Stronger oil, gas prices fuel Canadian 4Q earnings

March 24, 2003
A sample of oil and gas firms based in Canada shows that strong commodity prices substantially increased fourth quarter 2002 revenues and earnings.

A sample of oil and gas firms based in Canada shows that strong commodity prices substantially increased fourth quarter 2002 revenues and earnings. And while revenues also moved up for the entire year, net income declined slightly. TransCanada PipeLines Ltd., the only nonproducing company in the sample, reported slightly diminished earnings for the quarter.

All results are reported in Canadian dollars.

Company results

Calgary-based EnCana Corp. posted fourth quarter earnings of $429 million, up from $90 million a year earlier on stronger sales volumes. Natural gas sales increased 21% to 3.04 bcfd, as the company withdrew 149 MMcfd from storage to capitalize on strong seasonal prices. Sales of oil and NGLs were up 8%.

For the fourth quarter, EnCana's average realized gas price was $5.11/Mcf, up 42% from the same period a year earlier. The firm's fourth quarter oil and NGL realizations were up 26%.

Imperial Oil Ltd., Toronto, announced stronger quarterly results but narrowly weaker annual earnings. Net earnings decreased in 2002 as a result of lower prices for natural gas, decreased production of crude oil, and weak markets for petroleum products through the first 3 quarters. Higher prices for crude oil, particularly bitumen, largely offset these factors, though.

Imperial's fourth quarter earnings increased sharply to $454 million, primarily due to higher prices for crude oil and natural gas and improved industry margins for petroleum products. Earnings also received a boost from decreased planned maintenance activities and lower environmental expenses.

Earnings from Imperial's chemicals segment were up by $1 million to $10 million for the quarter. Decreased chemicals margins partially offset higher polyethylene sales, however. For 2002, chemicals earnings were $52 million compared with 2001 earnings of $23 million. Improved margins during the first 3 quarters and higher sales volumes drove this increase.

Nexen Inc., based in Calgary, posted stronger earnings for the quarter and for the year. The company attributes its improved annual results to attractive oil and gas prices and stable production.

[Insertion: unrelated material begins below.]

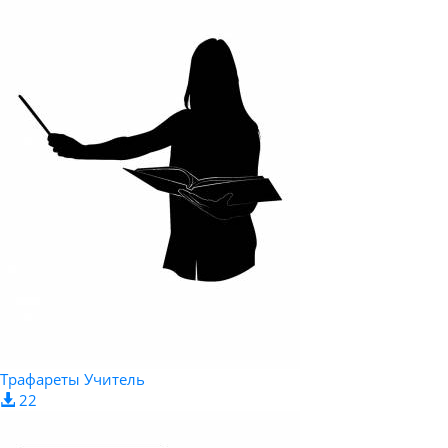
Трафареты Учитель
22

The firm's 2002 oil and gas output was unchanged from 2001 due to the delayed start-up of production at Aspen field in the Gulf of Mexico, weather and program delays in its North American natural gas production, and lower productivity from increasingly mature assets in Canada. With average oil and gas realizations at $35.14/boe, Nexen generated a cash netback of $15/bbl after deducting royalties, cash taxes, and operating costs.

Commenting on quarterly earnings, Nexen Pres. and CEO Charlie Fischer said, "Good prices, narrow quality differentials on our Masila (Yemen) production, and strong performance by our marketing group all contributed to fourth quarter results."